The new Georgia Poultry Laboratory Network headquarters in North Hall County now appears headed for completion in midfall.
Construction and weather issues have delayed work on the 38,000-square-foot building, which had been set to finish this month, officials said during a tour of the lab Monday.
Walls and ceilings are up, and “we’re really close to getting the (finished) floor,” Executive Director Louise Dufour-Zavala said.
Still, walking between rooms and floors, including the second-floor mezzanine, where visitors will be able to see lab activity below through windows, was no trouble, even as Manhattan Construction workers moved around to perform various tasks.
Lab officials said they aren’t in a particular hurry to move, even though the new building will be far superior to the 50-year-old one off Oakwood Road in Oakwood.
“We’re operating at 100 percent,” Dufour-Zavala said. “We’re not hurting. And we don’t have a date where it would start to hurt, either. We can’t wait (for the move), but we’re not in a dire situation.”
“We’re not pushed,” project coordinator Freddie Smith said. “And what we’re trying to do is have enough equipment here that, when we do move, it’ll be a less painful move.”
GPLN provides services including disease monitoring and testing, chick quality assurance and hatchery inspections.
The state started several years planning to move from the aging Oakwood building. Officials settled on a 10-acre site off what is now known as Abit Massey Way — named after longtime poultry industry advocate Abit Massey — in the new 518-acre Gateway Industrial Centre off Ga. 365, north of White Sulphur Road.
The $9.6 million lab is the park’s first occupant.

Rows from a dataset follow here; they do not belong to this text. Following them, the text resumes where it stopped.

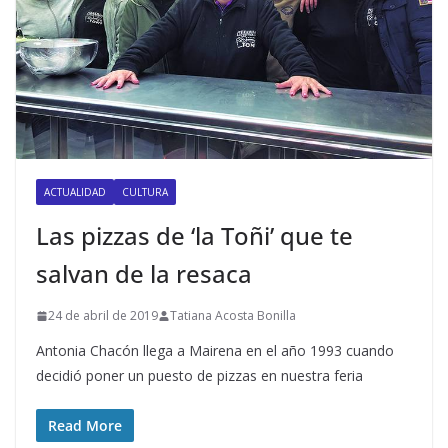
ACTUALIDAD
CULTURA
Las pizzas de ‘la Toñi’ que te
salvan de la resaca
24 de abril de 2019
Tatiana Acosta Bonilla
Antonia Chacón llega a Mairena en el año 1993 cuando
decidió poner un puesto de pizzas en nuestra feria
Read More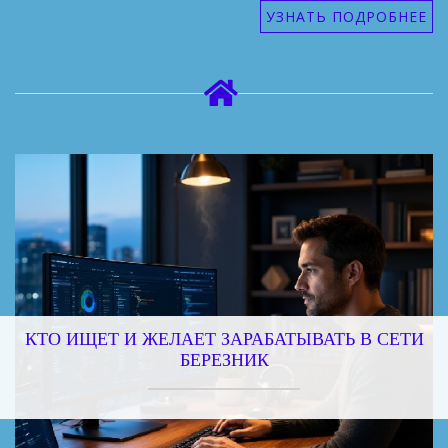
УЗНАТЬ ПОДРОБНЕЕ
КТО ИЩЕТ И ЖЕЛАЕТ ЗАРАБАТЫВАТЬ В СЕТИ
БЕРЕЗНИК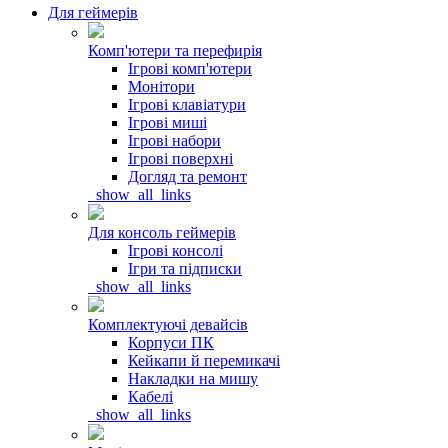
Для геймерів
Комп'ютери та перефирія
Ігрові комп'ютери
Монітори
Ігрові клавіатури
Ігрові миші
Ігрові набори
Ігрові поверхні
Догляд та ремонт
_show_all_links
Для консоль геймерів
Ігрові консолі
Ігри та підписки
_show_all_links
Комплектуючі девайсів
Корпуси ПК
Кейкапи й перемикачі
Накладки на мишу
Кабелі
_show_all_links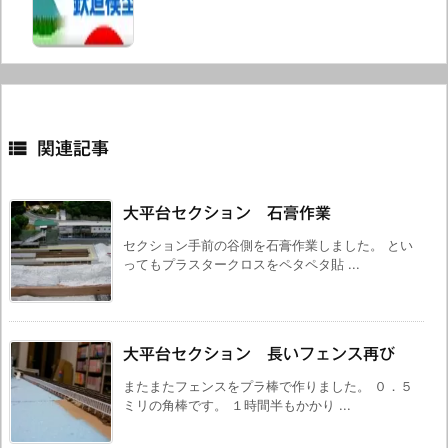

関連記事
大平台セクション 石膏作業
セクション手前の谷側を石膏作業しました。 とい
ってもプラスタークロスをペタペタ貼 ...
大平台セクション 長いフェンス再び
またまたフェンスをプラ棒で作りました。 ０．５
ミリの角棒です。 １時間半もかかり ...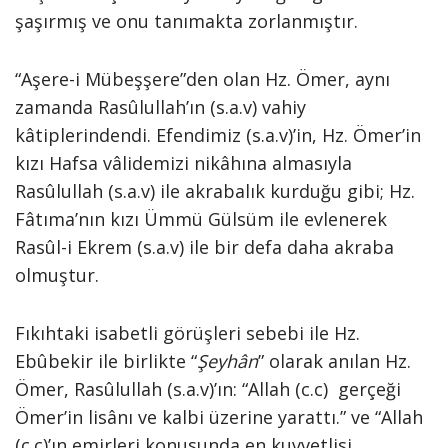
şaşırmış ve onu tanımakta zorlanmıştır.
“Aşere-i Mübeşşere”den olan Hz. Ömer, aynı
zamanda Rasûlullah’ın (s.a.v) vahiy
kâtiplerindendi. Efendimiz (s.a.v)’in, Hz. Ömer’in
kızı Hafsa vâlidemizi nikâhına almasıyla
Rasûlullah (s.a.v) ile akrabalık kurduğu gibi; Hz.
Fâtıma’nın kızı Ümmü Gülsüm ile evlenerek
Rasûl-i Ekrem (s.a.v) ile bir defa daha akraba
olmuştur.
Fıkıhtaki isabetli görüşleri sebebi ile Hz.
Ebûbekir ile birlikte “
Şeyhân
” olarak anılan Hz.
Ömer, Rasûlullah (s.a.v)’ın: “Allah (c.c) gerçeği
Ömer’in lisânı ve kalbi üzerine yarattı.” ve “Allah
(c.c)’ın emirleri konusunda en kuvvetlisi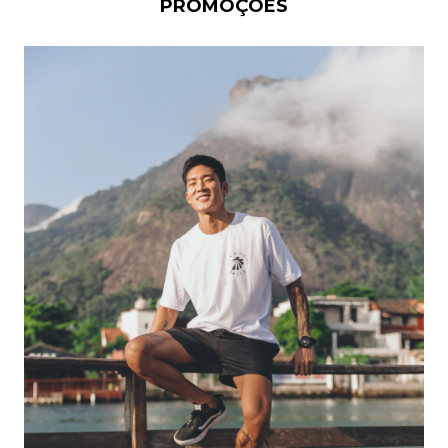
PROMOÇÕES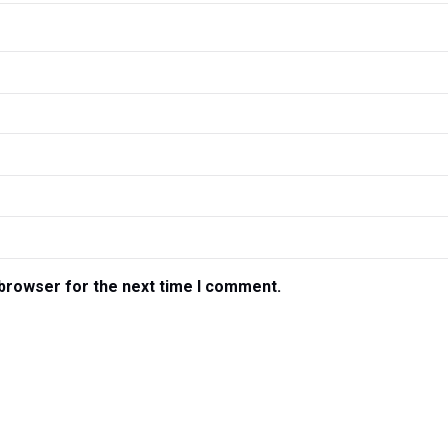
 browser for the next time I comment.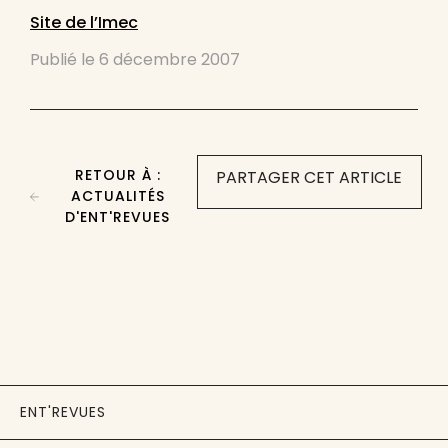
Site de l’Imec
Publié le
6 décembre 2007
RETOUR À :
PARTAGER CET ARTICLE
ACTUALITÉS
D'ENT'REVUES
ENT'REVUES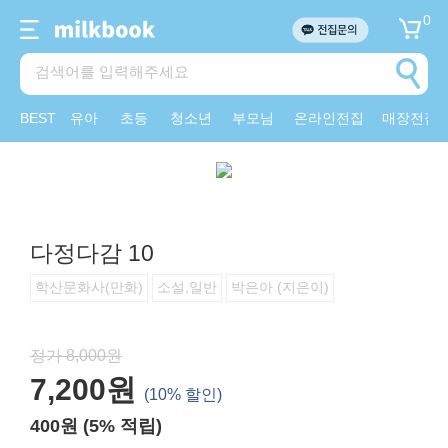
0
BEST
유아
초등
청소년
부모님
온라인전집
매장전집
다정다감 10
학산문화사(만화)
소설,일반
박은아 (지은이)
정가 8,000원
7,200원
(10% 할인)
400원 (5% 적립)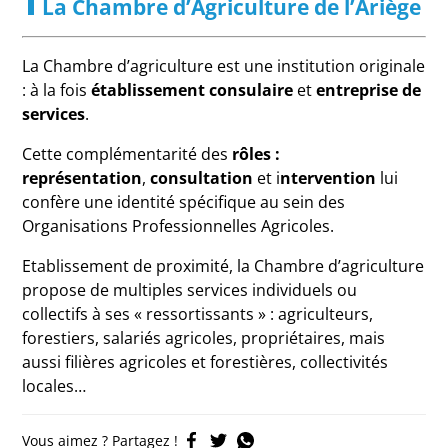
La Chambre d’Agriculture de l’Ariège
La Chambre d’agriculture est une institution originale
: à la fois
établissement consulaire
et
entreprise de
services
.
Cette complémentarité des
rôles :
représentation
,
consultation
et i
ntervention
lui
confère une identité spécifique au sein des
Organisations Professionnelles Agricoles.
Etablissement de proximité, la Chambre d’agriculture
propose de multiples services individuels ou
collectifs à ses « ressortissants » : agriculteurs,
forestiers, salariés agricoles, propriétaires, mais
aussi filières agricoles et forestières, collectivités
locales…
Vous aimez ? Partagez !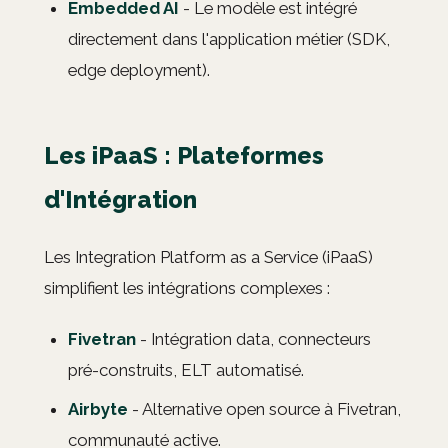
Embedded AI
- Le modèle est intégré
directement dans l'application métier (SDK,
edge deployment).
Les iPaaS : Plateformes
d'Intégration
Les Integration Platform as a Service (iPaaS)
simplifient les intégrations complexes :
Fivetran
- Intégration data, connecteurs
pré-construits, ELT automatisé.
Airbyte
- Alternative open source à Fivetran,
communauté active.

During a ground-breaking ceremony in May 2013, officials hailed the lab as a major advancement for the state’s booming poultry industry.
“This new laboratory will play a key role in protecting the jobs of tens of thousands of Georgians and in sustaining this state’s annual $28 billion poultry industry,” Gov. Nathan Deal said.
One of the building’s key features will be the mezzanine, where people — from industries to church and school groups — can tour the facility without entering infected areas.
An expected main attraction will be the serology lab, where robots will be used.
“We run about 900,000 serum samples per year and the only way to do that many in a precise and accurate fashion is to use robots,” Dufour-Zavala said. “Visitors can spend hours up (in the mezzanine) if they want and see them operate.”
The center also will have a biosafety lab, where dangerous biological agents, such as avian influenza, can be contained during an outbreak with the sealed room’s solid concrete walls.
Each lab also has a station where workers can immediately wash their faces in an emergency, Smith said.
Because of the highly specialized work, no ordinary contractor can be used for such a project.
“They have to understand all the working mechanisms within the lab, especially the air handling,” Smith said.
When the building is finished, it will be “commissioned” to make sure all systems are working, “before we move in,” Dufour-Zavala has said.